We present the case of a 38 yo female with primary adrenal insufficiency and multiple autoimmune conditions. She initially presented to the medical assessment unit in late 2017 with a two week history of fatigue. She was noted to be hypotensive, hyponatraemic at 130 mmol/l and a random cortisol returned at 82 nmol/l. Short synacthen testing confirmed adrenal insufficiency with a 0 minute cortisol of 74 nmol/l and 60 minute cortisol of 70 nmol/l. ACTH was elevated at 212.6 pmol/l and 21-hydroxylase antibodies were positive. She was commenced on hydrocortisone and fludrocortisone replacement with doses adjusted based on symptoms, cortisol day curve levels and renin levels respectively. She had several admissions due to viral illnesses requiring stress dose steroids and had difficulty reducing the hydrocortisone dose due to symptoms so is maintained on hydrocortisone 15 mg mane, 10 mg midi and 5 mg tarde as per patient preference.

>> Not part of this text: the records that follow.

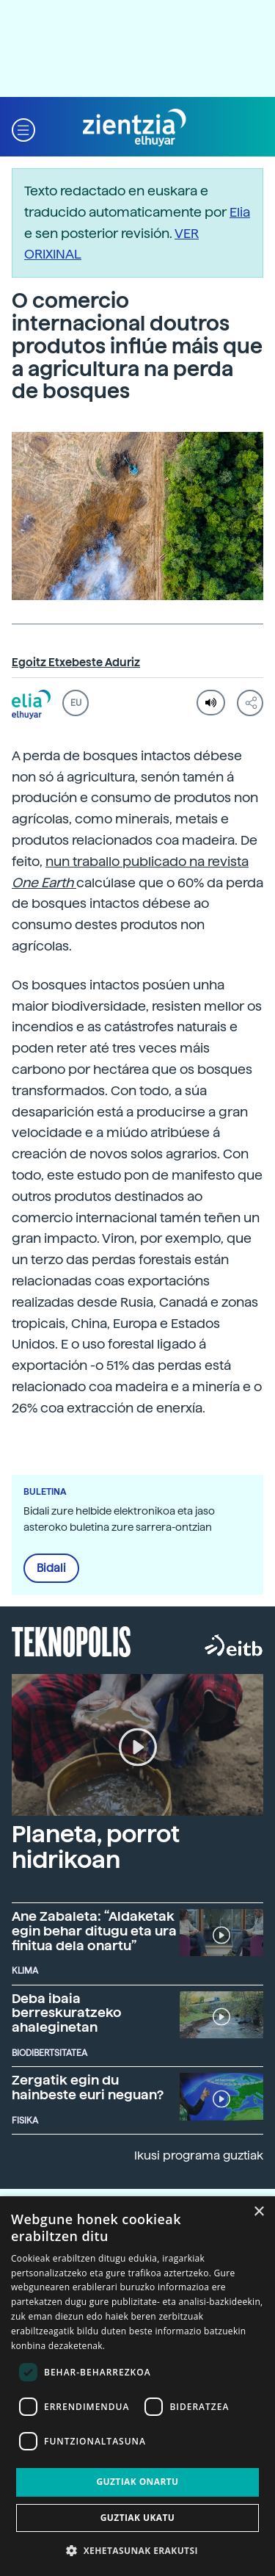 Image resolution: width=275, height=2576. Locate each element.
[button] (23, 128)
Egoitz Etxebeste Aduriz (76, 662)
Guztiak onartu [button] (137, 2481)
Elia (240, 212)
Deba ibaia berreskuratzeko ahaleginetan (67, 2013)
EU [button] (75, 703)
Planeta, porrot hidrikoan (96, 1847)
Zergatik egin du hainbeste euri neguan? (88, 2087)
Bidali (51, 1568)
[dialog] (137, 2386)
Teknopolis (71, 1640)
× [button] (258, 2212)
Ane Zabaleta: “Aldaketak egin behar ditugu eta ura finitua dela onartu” (94, 1930)
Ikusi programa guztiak (198, 2155)
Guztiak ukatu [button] (137, 2517) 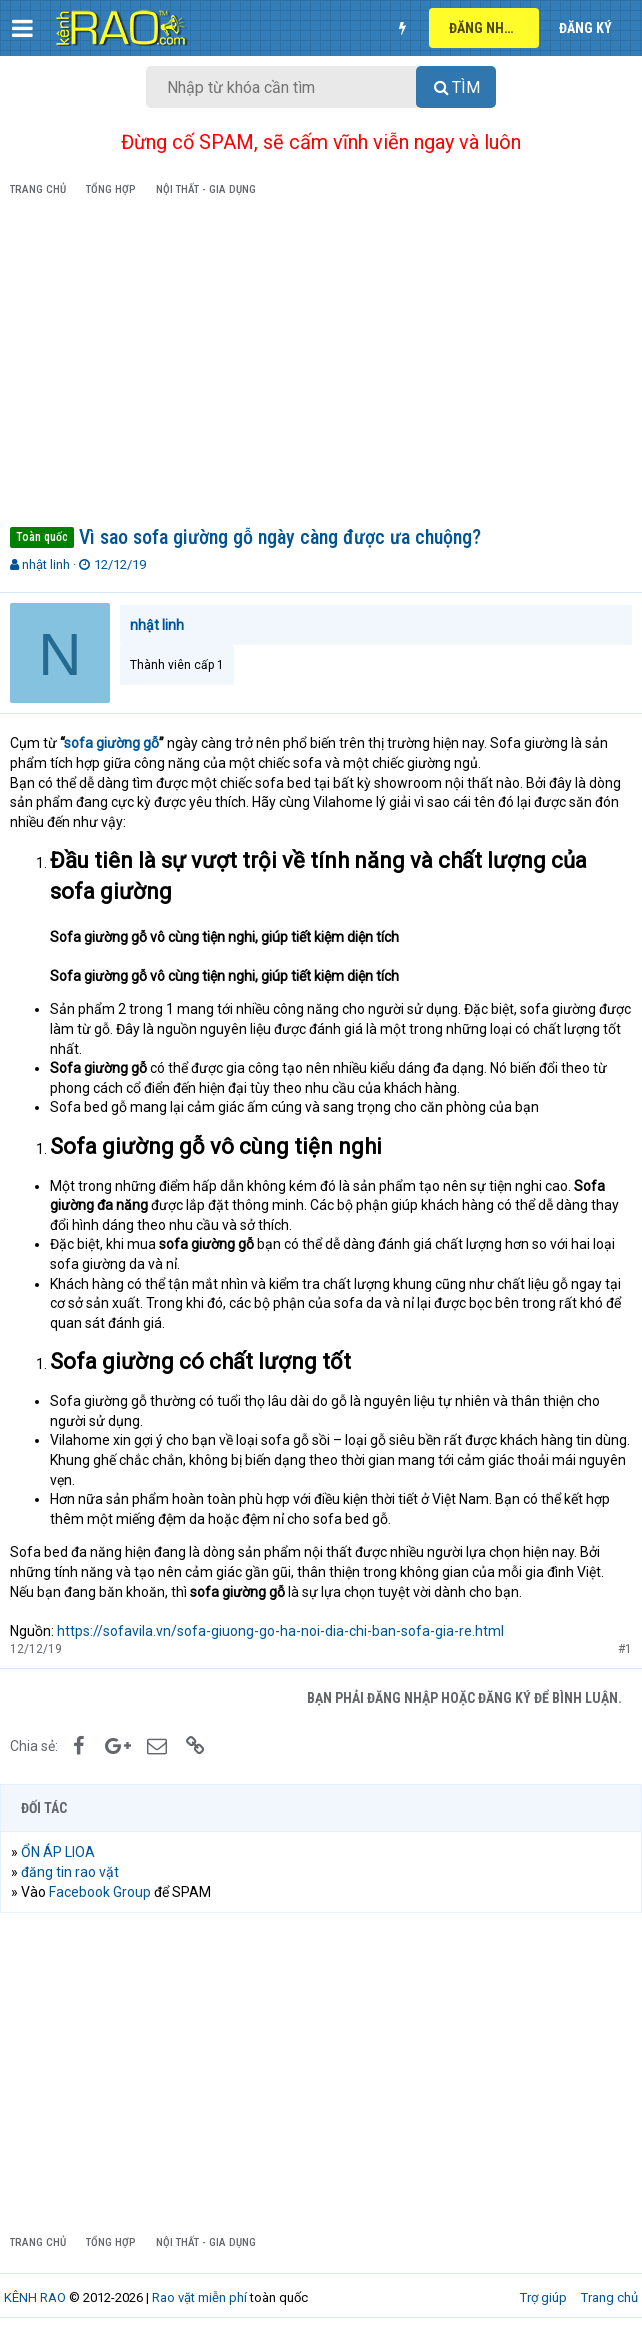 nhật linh (46, 564)
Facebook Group (100, 1892)
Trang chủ (609, 2297)
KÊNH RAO (35, 2297)
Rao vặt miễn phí (199, 2297)
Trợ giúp (543, 2297)
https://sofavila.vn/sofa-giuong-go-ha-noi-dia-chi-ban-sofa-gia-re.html (280, 1631)
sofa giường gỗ (111, 743)
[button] (22, 28)
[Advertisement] (321, 365)
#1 (625, 1649)
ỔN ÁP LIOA (58, 1852)
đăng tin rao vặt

At the time of presentation LFTs were deranged however a non-invasive liver screen was unremarkable. Anti-TTG and anti-endomysial antibodies were mildly raised so she proceeded to an OGD; histology confirmed coeliac disease and a gluten free diet was recommended. Despite adherence to the diet she had a persistently elevated ALT and IgG. Repeat antibody testing returned a positive ANA and anti-smooth muscle antibody. A liver biopsy confirmed a diagnosis of autoimmune hepatitis. Following a period of monitoring she was commenced on budesonide and subsequently azathioprine with resultant improvement in LFTs. Six months after being diagnosed with adrenal insufficiency she reported amenorrhoea and on investigation was noted to have an oestradiol level of <37 pmol/l with LH 19.8 IU/l and FSH 15.1 IU/l, with the same pattern on repeat testing, consistent with premature ovarian insufficiency and hormone replacement therapy was commenced. She desired a pregnancy and underwent IVF with a successful pregnancy on her 4th cycle and then had a subsequent pregnancy with a spontaneous conception. Her case has been challenging to manage due to multiple new diagnoses of autoimmune conditions, admissions with crises, the use of budesonide with supraphysiological doses of hydrocortisone and navigating IVF and pregnancy with these.